Note that H.G. Wells was a pacifist. He hoped wargames would satiate the violent urges of men in power. I guess he wasn’t aware that wargaming was already a common and respected military practice at the time.

StikBash
My homebrew Stikfas game. Z-G meets marbles. As I mentioned in the article, you can use whatever toys you want, so long as they stand up well.

Stock Car Solitaire
Another non-violent option. A book of diecast racing scenarios, called Packages, that share some common rules. The author likens it to Hoyle’s Official Book of Games, but for diecast car racing. I can’t tell you if it’s good or not. I couldn’t find any reviews and the Amazon preview is short. You’ll have to research this yourself, but the book is obviously a labor of love. You don’t have to use diecast cars, but this is meant for Hot Wheels and Matchbox lovers. You’ll need 60-ish cars.

Toymallet 40¢
40K for people who lack time and money. Inspired by the designer’s angst over how expensive 40K models are. The generic “Lengths” means it can handle anything from meeples to Star Wars toys. Killing, driving back, and pinning enemies net you Happy Time Fun points. So does holding objectives. Whoever has the most HTF points at the end of six turns wins. The HTF rules plus the Tactical Point mechanic make this parody a solid wargame.

Toy War
Toy Story re-imagined for the Adult Swim audience. Simple wargame for larger and more varied kinds of toys. Slinkys, Barbies, dump trucks, etc. Uses one stat based on size. Different types of toys have different abilities. Not all that deep, but a good excuse for Elsa to fight sentient Tonka trucks. I owned the black-and-white edition ages ago but never played it. Can’t remember who I loaned it to, but I will track them down and make them pay.

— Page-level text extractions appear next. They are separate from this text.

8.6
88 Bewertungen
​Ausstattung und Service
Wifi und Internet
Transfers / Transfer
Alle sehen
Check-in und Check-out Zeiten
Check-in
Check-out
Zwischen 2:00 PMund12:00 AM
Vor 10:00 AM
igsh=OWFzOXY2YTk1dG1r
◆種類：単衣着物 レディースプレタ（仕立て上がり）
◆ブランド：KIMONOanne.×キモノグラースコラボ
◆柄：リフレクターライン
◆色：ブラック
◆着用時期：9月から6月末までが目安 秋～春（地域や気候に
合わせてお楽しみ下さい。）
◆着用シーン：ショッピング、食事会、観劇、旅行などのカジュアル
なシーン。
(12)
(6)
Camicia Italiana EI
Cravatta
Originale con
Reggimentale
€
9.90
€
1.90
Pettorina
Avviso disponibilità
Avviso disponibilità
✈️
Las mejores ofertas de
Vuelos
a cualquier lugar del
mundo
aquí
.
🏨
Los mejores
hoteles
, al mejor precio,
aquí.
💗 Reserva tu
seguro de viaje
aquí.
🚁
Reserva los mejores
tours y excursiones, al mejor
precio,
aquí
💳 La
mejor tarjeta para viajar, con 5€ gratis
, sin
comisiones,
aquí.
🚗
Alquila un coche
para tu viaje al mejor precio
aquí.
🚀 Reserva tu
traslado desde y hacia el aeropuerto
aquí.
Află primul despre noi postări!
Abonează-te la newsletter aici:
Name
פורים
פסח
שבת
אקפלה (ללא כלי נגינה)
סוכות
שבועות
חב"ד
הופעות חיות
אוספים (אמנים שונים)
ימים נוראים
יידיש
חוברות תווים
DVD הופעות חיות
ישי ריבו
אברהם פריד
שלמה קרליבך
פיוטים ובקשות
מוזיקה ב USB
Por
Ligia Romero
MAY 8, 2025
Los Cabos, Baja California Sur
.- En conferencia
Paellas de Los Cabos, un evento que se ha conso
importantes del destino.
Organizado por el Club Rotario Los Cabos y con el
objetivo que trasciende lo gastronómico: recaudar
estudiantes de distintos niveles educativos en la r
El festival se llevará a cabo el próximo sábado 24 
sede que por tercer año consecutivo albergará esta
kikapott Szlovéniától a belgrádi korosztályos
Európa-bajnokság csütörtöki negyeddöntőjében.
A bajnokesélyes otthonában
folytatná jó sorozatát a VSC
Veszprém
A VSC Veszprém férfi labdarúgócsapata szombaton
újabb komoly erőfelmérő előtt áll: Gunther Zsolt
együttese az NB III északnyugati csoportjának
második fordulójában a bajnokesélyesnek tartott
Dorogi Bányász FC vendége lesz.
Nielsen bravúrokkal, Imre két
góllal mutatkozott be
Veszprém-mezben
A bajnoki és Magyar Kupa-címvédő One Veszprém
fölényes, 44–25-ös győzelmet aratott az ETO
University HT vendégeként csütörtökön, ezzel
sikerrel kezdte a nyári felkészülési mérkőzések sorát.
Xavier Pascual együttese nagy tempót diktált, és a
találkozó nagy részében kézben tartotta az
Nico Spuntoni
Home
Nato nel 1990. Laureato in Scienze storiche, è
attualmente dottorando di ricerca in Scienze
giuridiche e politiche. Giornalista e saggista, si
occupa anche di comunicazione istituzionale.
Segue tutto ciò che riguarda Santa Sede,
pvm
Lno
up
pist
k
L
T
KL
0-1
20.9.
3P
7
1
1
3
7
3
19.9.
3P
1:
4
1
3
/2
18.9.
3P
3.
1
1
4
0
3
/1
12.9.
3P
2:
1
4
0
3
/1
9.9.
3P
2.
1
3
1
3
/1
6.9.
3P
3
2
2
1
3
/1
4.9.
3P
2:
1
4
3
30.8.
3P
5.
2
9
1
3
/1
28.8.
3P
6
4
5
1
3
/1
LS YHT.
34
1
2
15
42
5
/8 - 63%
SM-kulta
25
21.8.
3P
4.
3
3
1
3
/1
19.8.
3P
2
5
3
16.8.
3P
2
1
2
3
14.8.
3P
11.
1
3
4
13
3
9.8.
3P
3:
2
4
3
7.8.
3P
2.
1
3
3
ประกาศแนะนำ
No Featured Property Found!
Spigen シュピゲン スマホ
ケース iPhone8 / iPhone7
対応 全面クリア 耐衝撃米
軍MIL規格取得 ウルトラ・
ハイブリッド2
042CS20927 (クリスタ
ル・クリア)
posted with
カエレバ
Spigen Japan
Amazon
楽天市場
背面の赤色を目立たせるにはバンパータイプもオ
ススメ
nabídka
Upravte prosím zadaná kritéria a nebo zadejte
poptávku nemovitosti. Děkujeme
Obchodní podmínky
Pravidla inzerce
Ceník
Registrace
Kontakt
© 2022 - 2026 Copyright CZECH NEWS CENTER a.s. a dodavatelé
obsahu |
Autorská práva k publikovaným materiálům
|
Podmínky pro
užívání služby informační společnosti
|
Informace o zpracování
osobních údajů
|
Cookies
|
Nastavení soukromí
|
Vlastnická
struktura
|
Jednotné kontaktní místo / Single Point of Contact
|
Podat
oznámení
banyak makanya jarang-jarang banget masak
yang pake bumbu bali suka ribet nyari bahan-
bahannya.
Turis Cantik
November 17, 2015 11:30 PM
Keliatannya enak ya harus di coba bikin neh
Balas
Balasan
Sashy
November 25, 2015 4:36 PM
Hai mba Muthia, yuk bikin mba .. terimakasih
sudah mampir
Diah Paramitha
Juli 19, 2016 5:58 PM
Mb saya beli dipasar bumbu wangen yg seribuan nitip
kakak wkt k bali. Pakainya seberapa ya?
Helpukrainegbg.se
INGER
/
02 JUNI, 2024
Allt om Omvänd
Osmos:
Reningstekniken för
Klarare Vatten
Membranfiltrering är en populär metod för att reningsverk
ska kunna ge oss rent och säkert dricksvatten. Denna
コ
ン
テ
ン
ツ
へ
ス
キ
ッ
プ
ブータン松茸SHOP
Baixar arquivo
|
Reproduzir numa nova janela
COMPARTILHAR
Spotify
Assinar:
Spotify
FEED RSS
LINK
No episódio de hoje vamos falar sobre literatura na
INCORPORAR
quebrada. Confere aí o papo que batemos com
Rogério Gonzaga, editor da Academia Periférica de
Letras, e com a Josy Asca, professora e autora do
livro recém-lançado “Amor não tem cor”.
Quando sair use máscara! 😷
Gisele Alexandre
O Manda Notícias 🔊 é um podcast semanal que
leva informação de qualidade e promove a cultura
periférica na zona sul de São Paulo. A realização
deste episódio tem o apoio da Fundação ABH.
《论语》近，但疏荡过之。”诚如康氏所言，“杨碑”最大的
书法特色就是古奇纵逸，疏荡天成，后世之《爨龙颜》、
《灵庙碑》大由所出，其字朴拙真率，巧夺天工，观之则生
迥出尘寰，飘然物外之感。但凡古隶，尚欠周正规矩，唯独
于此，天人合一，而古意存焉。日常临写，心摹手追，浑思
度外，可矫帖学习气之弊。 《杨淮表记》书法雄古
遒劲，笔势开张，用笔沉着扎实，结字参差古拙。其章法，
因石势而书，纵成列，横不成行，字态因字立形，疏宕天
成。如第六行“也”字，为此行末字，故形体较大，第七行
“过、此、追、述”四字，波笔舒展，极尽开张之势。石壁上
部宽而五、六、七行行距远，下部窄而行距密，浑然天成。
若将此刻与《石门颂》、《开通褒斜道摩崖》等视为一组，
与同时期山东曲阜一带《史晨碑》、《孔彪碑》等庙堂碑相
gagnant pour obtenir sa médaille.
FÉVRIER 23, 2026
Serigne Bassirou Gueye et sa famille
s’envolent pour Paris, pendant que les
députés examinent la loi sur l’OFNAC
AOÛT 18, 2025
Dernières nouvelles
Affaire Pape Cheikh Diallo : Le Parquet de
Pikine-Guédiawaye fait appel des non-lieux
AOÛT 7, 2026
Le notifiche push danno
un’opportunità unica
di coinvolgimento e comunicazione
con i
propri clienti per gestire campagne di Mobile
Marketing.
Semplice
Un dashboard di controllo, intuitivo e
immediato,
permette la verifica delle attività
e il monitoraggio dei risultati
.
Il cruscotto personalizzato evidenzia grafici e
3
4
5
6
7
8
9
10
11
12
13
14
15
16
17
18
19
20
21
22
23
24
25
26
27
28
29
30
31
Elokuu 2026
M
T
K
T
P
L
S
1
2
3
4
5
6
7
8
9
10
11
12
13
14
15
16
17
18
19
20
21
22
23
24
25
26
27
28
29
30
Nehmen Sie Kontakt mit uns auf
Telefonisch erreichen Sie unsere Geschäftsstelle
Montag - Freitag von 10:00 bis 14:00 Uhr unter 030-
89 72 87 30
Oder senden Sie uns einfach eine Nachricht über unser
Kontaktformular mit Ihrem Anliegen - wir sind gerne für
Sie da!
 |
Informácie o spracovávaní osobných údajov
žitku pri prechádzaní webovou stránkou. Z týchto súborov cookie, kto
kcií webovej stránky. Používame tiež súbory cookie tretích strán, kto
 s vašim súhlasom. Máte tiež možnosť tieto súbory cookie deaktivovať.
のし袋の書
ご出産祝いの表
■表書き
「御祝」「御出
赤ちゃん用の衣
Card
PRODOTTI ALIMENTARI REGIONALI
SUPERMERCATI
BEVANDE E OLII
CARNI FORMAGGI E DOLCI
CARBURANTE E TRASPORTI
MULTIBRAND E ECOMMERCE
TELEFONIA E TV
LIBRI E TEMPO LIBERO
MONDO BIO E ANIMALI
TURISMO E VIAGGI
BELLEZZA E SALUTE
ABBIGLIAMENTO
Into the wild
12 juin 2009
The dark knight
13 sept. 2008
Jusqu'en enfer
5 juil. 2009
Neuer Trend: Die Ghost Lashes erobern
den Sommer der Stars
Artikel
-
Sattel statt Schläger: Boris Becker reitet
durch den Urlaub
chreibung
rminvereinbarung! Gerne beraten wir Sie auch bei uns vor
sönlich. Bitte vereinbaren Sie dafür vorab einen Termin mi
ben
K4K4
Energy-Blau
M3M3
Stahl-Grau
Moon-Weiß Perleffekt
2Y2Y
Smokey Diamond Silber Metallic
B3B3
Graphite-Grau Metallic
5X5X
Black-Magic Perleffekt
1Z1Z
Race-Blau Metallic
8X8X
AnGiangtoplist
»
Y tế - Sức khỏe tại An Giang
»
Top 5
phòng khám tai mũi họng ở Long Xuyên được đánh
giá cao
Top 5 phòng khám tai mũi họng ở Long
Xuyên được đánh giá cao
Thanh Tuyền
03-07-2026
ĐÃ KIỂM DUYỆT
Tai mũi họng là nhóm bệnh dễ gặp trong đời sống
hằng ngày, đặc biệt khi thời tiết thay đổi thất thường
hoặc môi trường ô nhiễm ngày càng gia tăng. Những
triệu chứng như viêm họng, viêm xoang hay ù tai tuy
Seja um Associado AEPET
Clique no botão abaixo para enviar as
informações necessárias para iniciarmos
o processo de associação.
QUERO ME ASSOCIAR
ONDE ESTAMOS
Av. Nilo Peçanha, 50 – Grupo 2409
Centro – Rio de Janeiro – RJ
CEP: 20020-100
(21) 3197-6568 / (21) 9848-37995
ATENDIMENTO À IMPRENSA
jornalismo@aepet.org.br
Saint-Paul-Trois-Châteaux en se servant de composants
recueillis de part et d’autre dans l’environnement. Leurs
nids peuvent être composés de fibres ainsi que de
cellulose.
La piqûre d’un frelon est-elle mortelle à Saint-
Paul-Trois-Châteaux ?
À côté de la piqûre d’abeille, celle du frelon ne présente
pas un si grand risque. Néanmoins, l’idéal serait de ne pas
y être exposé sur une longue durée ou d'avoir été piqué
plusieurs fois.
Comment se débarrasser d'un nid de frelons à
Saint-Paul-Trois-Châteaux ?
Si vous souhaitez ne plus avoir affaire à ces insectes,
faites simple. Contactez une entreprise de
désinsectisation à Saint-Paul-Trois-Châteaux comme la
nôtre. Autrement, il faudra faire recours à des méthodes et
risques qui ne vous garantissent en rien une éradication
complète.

Proxy and Hack Out-of-Print Toy Games
There are a lot of dead toy-based games you can steal ideas from: Z-G, Attacktix, Shadowrun: Duels, Xevoz, Crossbows and Catapults, Star Wars Galactic Heroes Game, Star Wars: Galactic Battle Game, GI Joe Micro Force, and so on. The rulebooks are probably out there as PDFs. You’re going to have to hack some rules and, obviously, components. Anyone thinking about going this route won’t find it a problem.